Olian04 Olian04 - 29 days ago 15
Python Question

Why is a ThreadPoolExecutor with one worker still faster than normal execution?

I'm using this library, Tomorrow, that in turn uses the ThreadPoolExecutor from the standard library, in order to allow for Async function calls.

Calling the decorator

@tomorrow.threads(1)
spins up a ThreadPoolExecutor with 1 worker.

Question




  • Why is it faster to execute a function using
    1 thread worker
    over just calling it as is (e.g. normally)?

  • Why is it slower to execute the same code with
    10 thread workers
    in place of just 1, or even None?



Demo code



imports excluded

def openSync(path: str):
for row in open(path):
for _ in row:
pass

@tomorrow.threads(1)
def openAsync1(path: str):
openSync(path)

@tomorrow.threads(10)
def openAsync10(path: str):
openSync(path)

def openAll(paths: list):
def do(func: callable)->float:
t = time.time()
[func(p) for p in paths]
t = time.time() - t
return t
print(do(openSync))
print(do(openAsync1))
print(do(openAsync10))

openAll(glob.glob("data/*"))


Note: The
data
folder contains 18 files, each 700 lines of random text.


Output



0 workers: 0.0120 seconds

1 worker: 0.0009 seconds

10 workers: 0.0535 seconds


What I've tested




  • I've ran the code more than a couple dusin times, with different programs running in the background (ran a bunch yesterday, and a couple today). The numbers change, ofc, but the order is always the same. (I.e. 1 is fastest, then 0 then 10).

  • I've also tried changing the order of execution (e.g. moving the do calls around) in order to eliminate caching as a factor, but still the same.

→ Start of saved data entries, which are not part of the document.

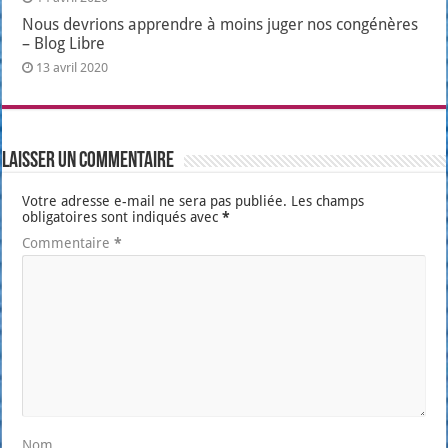
Nous devrions apprendre à moins juger nos congénères
– Blog Libre
13 avril 2020
Laisser un commentaire
Votre adresse e-mail ne sera pas publiée.
Les champs
obligatoires sont indiqués avec
*
Commentaire
*
Nom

    • Turns out that executing in the order
      10
      ,
      1
      ,
      None
      results in a different order (1 is fastest, then 10, then 0) compared to every other permutation. The result shows that whatever
      do
      call is executed last, is considerably slower than it would have been had it been executed first or in the middle instead.

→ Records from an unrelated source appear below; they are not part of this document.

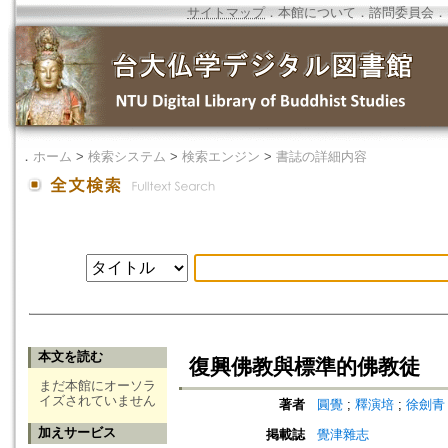
サイトマップ
．
本館について
．
諮問委員会
．
．
ホーム
>
検索システム
>
検索エンジン
>
書誌の詳細内容
本文を読む
復興佛教與標準的佛教徒
まだ本館にオーソラ
イズされていません
著者
圓覺
;
釋演培
;
徐劍青
加えサービス
掲載誌
覺津雜志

Results (After receiving solution from @Dunes)



0 workers: 0.0122 seconds

1 worker: 0.0214 seconds

10 workers: 0.0296 seconds

Answer

When you call one of your async functions it returns a "futures" object (instance of tomorrow.Tomorrow in this case). This allows you to submit all your jobs without having to wait for them to finish. However, never actually wait for the jobs to finish. So all do(openAsync1) does is time how long it takes to setup all the jobs (should be very fast). For a more accurate test you need to do something like:

def openAll(paths: list):
    def do(func: callable)->float:
        t = time.time()
        # do all jobs if openSync, else start all jobs if openAsync
        results = [func(p) for p in paths]
        # if openAsync, the following waits until all jobs are finished
        if func is not openSync:
            for r in results:
                r._wait()
        t = time.time() - t
        return t
    print(do(openSync))
    print(do(openAsync1))
    print(do(openAsync10))

openAll(glob.glob("data/*"))

Using additional threads in python generally slows things down. This is because of the global interpreter lock which means only 1 thread can ever be active, regardless of the number of cores the CPU has.

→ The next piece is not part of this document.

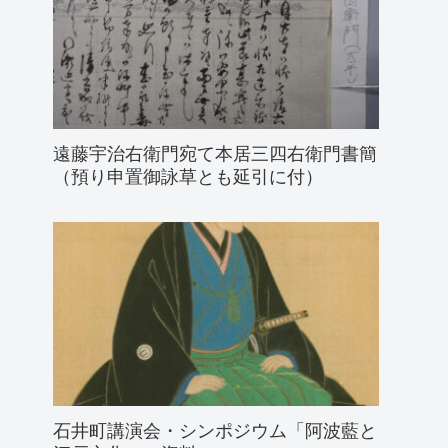
遠藤宇治右衛門宛て本居三四右衛門書簡
（預り申置御詠草とも延引に付）
石井町講演会・シンポジウム「阿波藍と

However, things are complicated by the fact that your job is IO bound. More worker threads might speed things up. This is because a single thread might spend more time waiting for the hard drive to respond than is lost between context switching between the various threads in the multi-threaded variant.

Side note, even though neither openAsync1 and openAsync10 wait for jobs to complete, do(openAsync10) is probably slower because it requires more synchronisation between threads when submitting a new job.